Buckeye Chess Club
Amidst the contests of physical fitness at this year’s Arnold Sports Festival, an 8-year-old Dublin girl will go toe-to-toe with festival namesake Arnold Schwarzenegger in a battle of wits.
Emma Cheng, a third-grader at Thomas Elementary School, is scheduled to challenge Schwarzenegger in a chess match on the main stage of the new Arnold Kids Fitness Expo at the Ohio Expo Center, March 7-8.
This will be the first time chess has been part of the Arnold in Columbus, but a blitz chess event was organized at the Arnold Classic Brasil in 2014. Kelly Bloomfield, adviser for Buckeye Chess Club at The Ohio State University, pitched the idea for the match pitting Schwarzenegger against the pint-sized prodigy as soon as he heard chess would be part of the Expo. Bloomfield is now organizer of the Arnold Schwarzenegger Scholastic Chess Classic.

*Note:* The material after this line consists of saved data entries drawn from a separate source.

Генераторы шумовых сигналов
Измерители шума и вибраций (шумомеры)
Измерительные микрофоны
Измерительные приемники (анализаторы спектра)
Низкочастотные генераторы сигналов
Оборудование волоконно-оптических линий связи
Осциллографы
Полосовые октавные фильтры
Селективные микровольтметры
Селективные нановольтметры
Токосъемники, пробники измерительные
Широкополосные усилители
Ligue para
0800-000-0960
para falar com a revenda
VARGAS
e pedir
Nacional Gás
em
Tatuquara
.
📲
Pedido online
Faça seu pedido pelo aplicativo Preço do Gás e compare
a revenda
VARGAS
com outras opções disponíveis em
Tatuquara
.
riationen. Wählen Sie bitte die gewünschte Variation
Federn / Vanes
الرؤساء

Cheng may be young, but chess is already old hat to her. She has achieved an Elo rating of 1434 – the Elo rating system was started to calculate chess players’ skills, though it is now used for rankings in a variety of one-on-one games – and, as of November, was the No. 4 ranked Girls United States Chess Federation player in Ohio. She is a student of Columbus Chess Lessons, a Worthington-based organization specializing in cultivating advanced chess players.

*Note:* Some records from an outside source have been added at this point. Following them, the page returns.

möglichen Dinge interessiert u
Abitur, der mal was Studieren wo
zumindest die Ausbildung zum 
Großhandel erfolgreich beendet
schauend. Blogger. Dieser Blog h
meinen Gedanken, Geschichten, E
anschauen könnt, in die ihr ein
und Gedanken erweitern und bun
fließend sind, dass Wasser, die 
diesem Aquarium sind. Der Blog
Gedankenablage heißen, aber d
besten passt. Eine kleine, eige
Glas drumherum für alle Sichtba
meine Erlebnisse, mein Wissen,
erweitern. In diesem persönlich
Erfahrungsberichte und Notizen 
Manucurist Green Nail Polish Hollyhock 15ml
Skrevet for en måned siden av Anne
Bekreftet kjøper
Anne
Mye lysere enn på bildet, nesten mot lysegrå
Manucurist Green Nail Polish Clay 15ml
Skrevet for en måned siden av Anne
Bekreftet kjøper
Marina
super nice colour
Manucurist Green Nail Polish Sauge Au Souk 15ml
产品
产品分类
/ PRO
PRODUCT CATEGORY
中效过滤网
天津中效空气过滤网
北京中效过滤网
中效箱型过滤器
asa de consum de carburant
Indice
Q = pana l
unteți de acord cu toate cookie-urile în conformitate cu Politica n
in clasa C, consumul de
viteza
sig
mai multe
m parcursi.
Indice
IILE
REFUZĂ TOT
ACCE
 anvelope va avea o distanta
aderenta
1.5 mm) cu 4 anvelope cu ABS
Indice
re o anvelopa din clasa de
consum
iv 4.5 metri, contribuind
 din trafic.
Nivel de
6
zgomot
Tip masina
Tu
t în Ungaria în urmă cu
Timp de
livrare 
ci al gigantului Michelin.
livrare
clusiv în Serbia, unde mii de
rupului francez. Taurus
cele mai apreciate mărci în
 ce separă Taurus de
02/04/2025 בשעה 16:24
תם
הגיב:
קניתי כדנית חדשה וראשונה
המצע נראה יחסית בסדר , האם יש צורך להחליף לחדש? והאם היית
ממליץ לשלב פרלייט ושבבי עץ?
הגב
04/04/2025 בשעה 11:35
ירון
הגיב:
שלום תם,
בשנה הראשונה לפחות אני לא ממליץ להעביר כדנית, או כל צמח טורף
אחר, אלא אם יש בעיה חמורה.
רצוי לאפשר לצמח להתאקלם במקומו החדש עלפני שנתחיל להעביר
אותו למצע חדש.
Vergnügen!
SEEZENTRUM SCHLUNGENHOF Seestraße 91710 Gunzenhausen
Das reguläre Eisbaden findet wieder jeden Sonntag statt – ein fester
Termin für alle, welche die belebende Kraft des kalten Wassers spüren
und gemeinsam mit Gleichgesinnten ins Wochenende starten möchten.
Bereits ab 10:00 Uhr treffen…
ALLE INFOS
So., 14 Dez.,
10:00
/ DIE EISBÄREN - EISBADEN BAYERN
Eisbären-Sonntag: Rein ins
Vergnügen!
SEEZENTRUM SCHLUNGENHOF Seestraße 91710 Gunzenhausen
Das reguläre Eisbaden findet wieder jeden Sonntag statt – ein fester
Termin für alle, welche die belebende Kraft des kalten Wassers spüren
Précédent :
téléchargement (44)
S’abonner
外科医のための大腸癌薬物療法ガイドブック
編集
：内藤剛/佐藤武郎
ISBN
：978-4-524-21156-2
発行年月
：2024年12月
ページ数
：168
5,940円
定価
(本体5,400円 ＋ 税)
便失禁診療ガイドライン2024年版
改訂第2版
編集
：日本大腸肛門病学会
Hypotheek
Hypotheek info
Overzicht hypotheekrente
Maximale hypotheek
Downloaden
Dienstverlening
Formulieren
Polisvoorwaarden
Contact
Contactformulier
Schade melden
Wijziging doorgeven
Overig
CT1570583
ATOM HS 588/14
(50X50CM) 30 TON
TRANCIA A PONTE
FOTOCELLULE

“She’s been playing with the CCL for the past four or five years,” says Bloomfield. “She even made one of my eighth-grade players cry.”
Cheng practices via private lessons and by playing other students under the watchful eye of chess masters such as coach and program director Alan Casden. She also takes Internet-based lessons through CCL, taught by an all-star group of chess talent including Goran Vojinovic, Atanas Kizov and Jovana Vojinovic.
She won’t have an easy time of it against her hulking opponent. Schwarzenegger is an avid chess player himself, often setting up the board between shoots on his films to keep his mind sharp. He’s played against top-level talent, including renowned chess master Garry Kasparov.
But Bloomfield isn’t convinced Schwarzenegger has a chance.
“It won’t even be close,” he says. “She’ll wipe the floor with him.”
Though Cheng will get the brightest spotlight of the chess players at the Arnold, others will get their shot at glory via the tournament. And even those who don’t take part in the official competitions will get to enjoy the game thanks to the two enormous chess boards with life-size pieces, shades of Harry Potter and the Sorcerer’s Stone, on the Expo floor.